Opinión | una casa a las afueras

Palabras dulces

El hombre suele soñar con los ojos abiertos cuando dirige su autoestima al pódium de los ganadores

Decía Espinoza que la soberbia es una alegría surgida del hecho de que el hombre se estima en más de lo justo. Algo que en el escenario de la política actual verificamos una y otra vez. También en el entramado complejo de las redes sociales y toda esa parafernalia virtual en la que vivimos enjaulados. 

Sabemos a estas alturas de la película que las imágenes de las cosas son afecciones del cuerpo humano, que por el mero hecho de imaginar algo, le estamos diciendo a nuestro cuerpo que esa cosa imaginada existe, es real. Y esto es una poderosa herramienta en caso de ser algo positivo o alentador para nuestra vida, pero no tanto si la cosa imaginada es negativa o nos provoca incomodidad.  

La mente es el mayor escenario que existe. Casi mucho mejor que cualquier superproducción de Hollywood, en ella empieza y termina todo. En la mente sucede todo lo grandioso, pero también lo miserable y surrealista como los sueños o las pesadillas. La mente extiende a nuestro cuerpo todo cuanto crea, su libre albedrío, su caos, sus conflictos reales o ficticios, sus guerras y sus invenciones amorosas. Todo cabe en esa olla a presión que llevamos sobre los hombros y nos convierte en hombres más o menos felices, más o menos satisfechos, más o menos pacíficos o desequilibrados. 

La mente conduce al alma, pero también a la inversa. Por suerte el alma es una zona de descanso para dejar allí reposar los cachivaches mentales y dejarlos en proceso de descontaminación. 

El hombre suele soñar con los ojos abiertos cuando dirige su autoestima al pódium de los ganadores. Justamente mañana es el día en que muchos van a sentirse ganadores o perdedores sin llegar a ser del todo cierto. Todo aquello que piensen sucederá en los vericuetos de la mente. Un espejismo o un infierno según aquello que cada uno haya ido sembrando por el camino.  

A la soberbia, precisamente Espinoza la llamaba «delirio». Delirio porque es lo que el hombre piensa que puede suceder o alcanzar tan solo con imaginarlo. 

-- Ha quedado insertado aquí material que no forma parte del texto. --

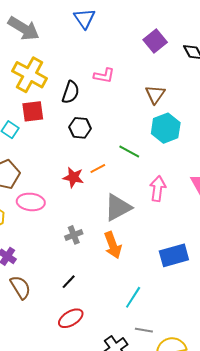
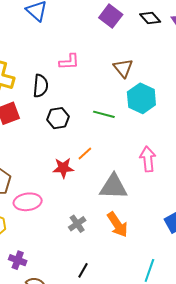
green line: (129, 152) -> (104, 114), moved
gray triangle: (118, 208) -> (113, 187), turned 44

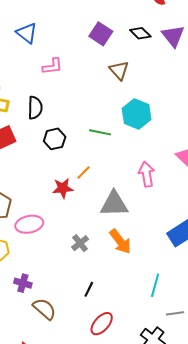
pink L-shape: (69, 62) -> (52, 66), moved
brown triangle: (123, 68) -> (119, 70), moved

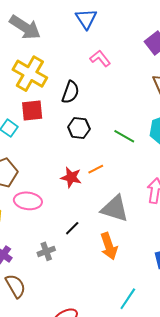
pink L-shape: (52, 66) -> (100, 58), turned -140
gray cross: (80, 243) -> (46, 251), moved
black line: (89, 289) -> (72, 228), moved

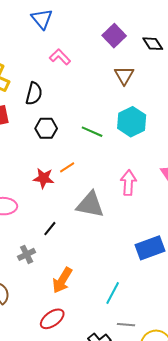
orange arrow: (109, 246) -> (62, 280), moved, turned 56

Llevamos siglos esclavizados por las cadenas del delirio. Desgarradas musas han ido dictando los caminos a seguir; nos han ido engatusando con las emociones por aquí, los ideales por allí, las medallitas por allá... Un museo tallado de vanidades al que hemos ido de visita en un principio como invitados y al que en un segundo impulso hemos acudido como estrellas de rock sin pase vip.  

Las mismas musas nos lanzan de cabeza al estrellato y al minuto nos estrellamos contra ellas; nos lanzan esa mirada fulminante de desaprobación que a tantos poetas llevó a la aniquilación. No distan mucho poetas y políticos. Todos parecen tocados por el dulce veneno de la soberbia y la adulación.  

¡Cómo naufraga nuestra mente cuando se deja llevar por esas musas del teatro! Es entonces cuando se apagan las luces del entendimiento y la ecuanimidad y se producen estampidas en los asientos. La gente está harta de tanta venta ambulante, de los mercadillos que cada cuatro años se instalan en el paseo de la fama donde se inflama la oratoria como se inflan los globos de feria o como se expande el olor de las almendras garrapiñadas. Un auténtico embeleso. Una de esas delicias de venta en quioscos.  

No es mucho pedir algo de serenidad, dejar en paz las calderas del Vesubio y apaciguar la energía de las palabras. Sí, porque las palabras tienen una intencionalidad, un fuego dentro, una esquirla o un hilo de seda según quien las pronuncie. A veces las palabras se exponen en vitrinas de alguna pastelería y saben dulces como la miel de los cuentos infantiles y se quedan para siempre en nuestro recuerdo como el olor de un horno. Son palabras que no conciben sentimientos como la cólera y se visten de nata; palabras que pueden llegar a habitar en el corazón de los dioses.